▽

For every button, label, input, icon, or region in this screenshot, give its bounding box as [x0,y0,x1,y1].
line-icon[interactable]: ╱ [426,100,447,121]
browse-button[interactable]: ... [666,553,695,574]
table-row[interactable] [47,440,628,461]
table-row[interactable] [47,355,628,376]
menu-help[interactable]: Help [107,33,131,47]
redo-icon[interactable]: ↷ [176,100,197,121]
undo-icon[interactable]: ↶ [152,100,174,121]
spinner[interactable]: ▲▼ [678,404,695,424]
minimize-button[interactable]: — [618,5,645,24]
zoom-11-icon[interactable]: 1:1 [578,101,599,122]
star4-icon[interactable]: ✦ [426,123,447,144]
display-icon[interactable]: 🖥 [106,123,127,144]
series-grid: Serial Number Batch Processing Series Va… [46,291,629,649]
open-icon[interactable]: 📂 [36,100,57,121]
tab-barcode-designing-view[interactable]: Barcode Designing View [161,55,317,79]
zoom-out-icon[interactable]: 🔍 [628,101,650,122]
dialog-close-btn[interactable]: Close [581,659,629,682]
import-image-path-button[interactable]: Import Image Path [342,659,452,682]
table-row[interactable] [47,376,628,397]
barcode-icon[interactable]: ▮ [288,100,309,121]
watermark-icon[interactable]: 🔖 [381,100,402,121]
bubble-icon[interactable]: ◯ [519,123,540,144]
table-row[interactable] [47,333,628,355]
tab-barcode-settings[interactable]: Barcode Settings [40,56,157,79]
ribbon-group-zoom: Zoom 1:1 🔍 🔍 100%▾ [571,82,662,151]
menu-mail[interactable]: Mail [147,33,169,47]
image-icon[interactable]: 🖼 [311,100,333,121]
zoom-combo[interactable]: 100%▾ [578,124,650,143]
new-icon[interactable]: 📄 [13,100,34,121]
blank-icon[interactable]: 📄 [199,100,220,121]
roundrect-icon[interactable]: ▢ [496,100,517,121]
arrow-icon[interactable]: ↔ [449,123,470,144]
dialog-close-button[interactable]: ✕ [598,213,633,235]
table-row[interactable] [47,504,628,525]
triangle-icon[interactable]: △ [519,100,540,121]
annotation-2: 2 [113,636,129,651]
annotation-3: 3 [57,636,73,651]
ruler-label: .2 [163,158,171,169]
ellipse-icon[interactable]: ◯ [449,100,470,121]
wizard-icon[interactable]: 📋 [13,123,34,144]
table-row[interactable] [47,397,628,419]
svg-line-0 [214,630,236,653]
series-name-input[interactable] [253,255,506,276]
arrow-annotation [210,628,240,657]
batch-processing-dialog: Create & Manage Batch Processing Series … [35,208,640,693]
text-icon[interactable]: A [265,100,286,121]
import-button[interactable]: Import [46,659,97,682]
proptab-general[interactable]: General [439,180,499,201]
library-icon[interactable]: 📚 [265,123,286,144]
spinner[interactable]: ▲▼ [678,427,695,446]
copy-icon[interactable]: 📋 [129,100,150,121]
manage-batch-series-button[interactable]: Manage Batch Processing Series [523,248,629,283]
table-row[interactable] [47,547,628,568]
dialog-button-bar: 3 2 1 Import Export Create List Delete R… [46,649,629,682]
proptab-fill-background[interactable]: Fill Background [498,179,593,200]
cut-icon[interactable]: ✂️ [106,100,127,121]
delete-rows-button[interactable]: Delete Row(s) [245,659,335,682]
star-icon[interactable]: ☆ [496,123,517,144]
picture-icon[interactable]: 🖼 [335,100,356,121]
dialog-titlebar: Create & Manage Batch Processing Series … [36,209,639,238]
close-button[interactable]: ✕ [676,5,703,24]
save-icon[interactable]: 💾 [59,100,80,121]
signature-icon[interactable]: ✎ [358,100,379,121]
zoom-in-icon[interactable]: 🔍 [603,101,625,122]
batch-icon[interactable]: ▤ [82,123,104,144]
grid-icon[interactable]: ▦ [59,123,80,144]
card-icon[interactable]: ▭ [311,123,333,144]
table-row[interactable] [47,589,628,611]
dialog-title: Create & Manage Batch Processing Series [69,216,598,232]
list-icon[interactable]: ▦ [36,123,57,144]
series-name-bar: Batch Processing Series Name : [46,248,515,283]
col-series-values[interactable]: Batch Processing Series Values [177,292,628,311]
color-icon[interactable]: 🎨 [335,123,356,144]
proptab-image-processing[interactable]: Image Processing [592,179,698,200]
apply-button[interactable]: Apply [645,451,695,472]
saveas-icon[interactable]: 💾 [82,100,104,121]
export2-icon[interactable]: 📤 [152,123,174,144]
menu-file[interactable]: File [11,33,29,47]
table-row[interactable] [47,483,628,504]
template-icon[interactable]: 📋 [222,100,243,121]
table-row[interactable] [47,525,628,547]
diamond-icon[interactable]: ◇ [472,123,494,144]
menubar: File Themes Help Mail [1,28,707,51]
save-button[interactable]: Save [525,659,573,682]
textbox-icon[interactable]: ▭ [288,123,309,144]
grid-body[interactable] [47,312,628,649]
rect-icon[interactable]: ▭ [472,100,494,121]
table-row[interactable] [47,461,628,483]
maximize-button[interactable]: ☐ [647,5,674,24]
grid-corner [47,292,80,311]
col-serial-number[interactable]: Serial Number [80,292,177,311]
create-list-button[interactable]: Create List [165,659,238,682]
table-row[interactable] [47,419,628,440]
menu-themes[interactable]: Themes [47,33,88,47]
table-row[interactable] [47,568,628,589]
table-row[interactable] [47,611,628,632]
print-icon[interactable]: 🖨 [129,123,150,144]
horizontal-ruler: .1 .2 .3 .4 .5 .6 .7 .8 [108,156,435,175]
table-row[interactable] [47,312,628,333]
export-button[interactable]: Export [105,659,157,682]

△
▽

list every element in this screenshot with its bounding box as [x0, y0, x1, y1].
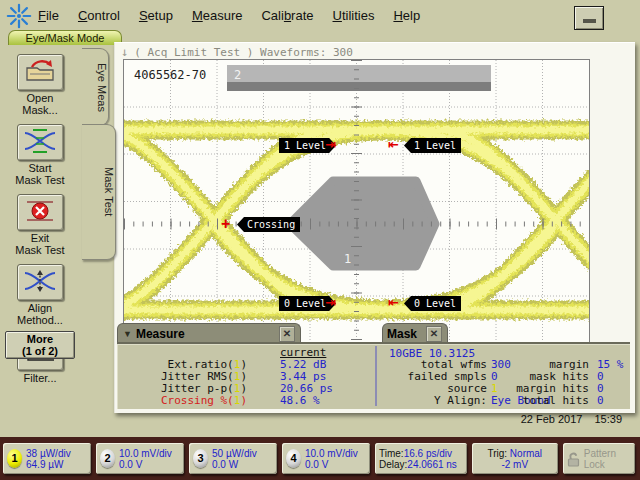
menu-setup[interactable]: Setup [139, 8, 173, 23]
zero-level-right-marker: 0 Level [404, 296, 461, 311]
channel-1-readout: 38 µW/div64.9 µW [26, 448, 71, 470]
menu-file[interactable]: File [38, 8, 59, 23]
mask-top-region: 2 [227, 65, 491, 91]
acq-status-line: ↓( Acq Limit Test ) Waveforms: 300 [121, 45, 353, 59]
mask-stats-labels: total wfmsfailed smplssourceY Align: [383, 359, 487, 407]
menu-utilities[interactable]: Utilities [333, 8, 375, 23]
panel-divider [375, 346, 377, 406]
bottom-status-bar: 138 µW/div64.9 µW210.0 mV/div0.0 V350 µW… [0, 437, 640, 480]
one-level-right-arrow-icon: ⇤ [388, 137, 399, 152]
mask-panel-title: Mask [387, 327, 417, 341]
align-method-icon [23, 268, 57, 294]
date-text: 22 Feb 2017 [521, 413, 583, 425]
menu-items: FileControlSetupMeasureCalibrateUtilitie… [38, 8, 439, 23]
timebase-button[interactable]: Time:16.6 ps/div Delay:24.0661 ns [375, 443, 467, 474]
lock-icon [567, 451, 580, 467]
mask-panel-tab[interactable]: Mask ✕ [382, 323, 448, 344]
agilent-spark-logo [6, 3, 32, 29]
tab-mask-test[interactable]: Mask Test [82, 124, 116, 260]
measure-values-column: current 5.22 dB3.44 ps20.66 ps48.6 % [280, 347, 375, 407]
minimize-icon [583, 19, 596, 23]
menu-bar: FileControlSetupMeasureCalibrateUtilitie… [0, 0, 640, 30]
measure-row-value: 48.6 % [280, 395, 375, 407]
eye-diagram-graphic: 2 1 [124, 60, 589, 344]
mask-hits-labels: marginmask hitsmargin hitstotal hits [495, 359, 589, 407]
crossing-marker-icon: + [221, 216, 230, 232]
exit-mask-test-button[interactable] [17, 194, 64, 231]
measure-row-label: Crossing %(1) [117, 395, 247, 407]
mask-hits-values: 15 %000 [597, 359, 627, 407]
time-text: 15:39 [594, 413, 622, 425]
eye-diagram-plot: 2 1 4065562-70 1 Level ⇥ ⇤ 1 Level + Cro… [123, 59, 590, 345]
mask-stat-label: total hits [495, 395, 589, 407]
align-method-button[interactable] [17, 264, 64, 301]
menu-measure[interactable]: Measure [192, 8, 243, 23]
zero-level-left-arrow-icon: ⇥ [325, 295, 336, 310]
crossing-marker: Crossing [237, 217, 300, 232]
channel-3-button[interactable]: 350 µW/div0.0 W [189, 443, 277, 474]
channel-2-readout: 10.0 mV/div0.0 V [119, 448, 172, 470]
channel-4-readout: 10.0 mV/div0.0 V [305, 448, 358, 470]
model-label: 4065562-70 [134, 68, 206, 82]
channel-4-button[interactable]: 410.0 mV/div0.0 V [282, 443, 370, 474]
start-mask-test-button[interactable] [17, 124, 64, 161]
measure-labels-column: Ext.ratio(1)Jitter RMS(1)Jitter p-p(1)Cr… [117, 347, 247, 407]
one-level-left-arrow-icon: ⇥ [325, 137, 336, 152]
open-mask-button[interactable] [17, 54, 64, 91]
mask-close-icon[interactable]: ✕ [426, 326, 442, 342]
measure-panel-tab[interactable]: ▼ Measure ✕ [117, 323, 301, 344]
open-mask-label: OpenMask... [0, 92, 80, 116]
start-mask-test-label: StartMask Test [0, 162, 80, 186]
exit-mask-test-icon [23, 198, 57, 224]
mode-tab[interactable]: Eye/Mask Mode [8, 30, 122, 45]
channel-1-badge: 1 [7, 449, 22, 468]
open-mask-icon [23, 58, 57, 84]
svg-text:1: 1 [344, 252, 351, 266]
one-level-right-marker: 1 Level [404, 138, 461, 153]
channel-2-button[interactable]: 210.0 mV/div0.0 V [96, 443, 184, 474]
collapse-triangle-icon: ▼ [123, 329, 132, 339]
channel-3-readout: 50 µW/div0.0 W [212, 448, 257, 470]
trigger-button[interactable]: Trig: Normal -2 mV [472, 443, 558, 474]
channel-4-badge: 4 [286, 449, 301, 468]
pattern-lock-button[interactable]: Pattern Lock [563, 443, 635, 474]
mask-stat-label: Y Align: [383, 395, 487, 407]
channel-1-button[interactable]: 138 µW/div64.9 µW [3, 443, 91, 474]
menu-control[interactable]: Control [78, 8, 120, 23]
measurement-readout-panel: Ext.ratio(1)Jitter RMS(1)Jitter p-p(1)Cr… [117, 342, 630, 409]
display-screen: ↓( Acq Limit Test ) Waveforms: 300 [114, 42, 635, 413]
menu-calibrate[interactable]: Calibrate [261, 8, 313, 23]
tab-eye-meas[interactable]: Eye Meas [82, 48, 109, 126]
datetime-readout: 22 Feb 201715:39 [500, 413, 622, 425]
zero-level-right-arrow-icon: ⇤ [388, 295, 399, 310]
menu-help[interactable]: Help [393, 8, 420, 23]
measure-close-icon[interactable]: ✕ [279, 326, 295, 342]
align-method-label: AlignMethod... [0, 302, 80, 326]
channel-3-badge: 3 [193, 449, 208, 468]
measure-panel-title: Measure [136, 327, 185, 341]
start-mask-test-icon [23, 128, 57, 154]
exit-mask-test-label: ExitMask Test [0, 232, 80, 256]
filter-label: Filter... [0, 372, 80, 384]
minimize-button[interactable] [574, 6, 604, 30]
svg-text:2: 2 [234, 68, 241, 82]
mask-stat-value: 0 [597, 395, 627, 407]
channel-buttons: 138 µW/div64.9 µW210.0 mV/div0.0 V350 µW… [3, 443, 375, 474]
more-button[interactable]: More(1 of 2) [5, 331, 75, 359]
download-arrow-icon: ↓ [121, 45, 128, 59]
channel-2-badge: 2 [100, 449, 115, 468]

△

Required work
Given the data above, which lines hold the string "screenshot"? Return them.

Reply
For every button, label, input, icon, or region in this screenshot, give its bounding box as [x0,y0,x1,y1].
list every element in this screenshot with its bounding box as [x0, y0, x1, y1].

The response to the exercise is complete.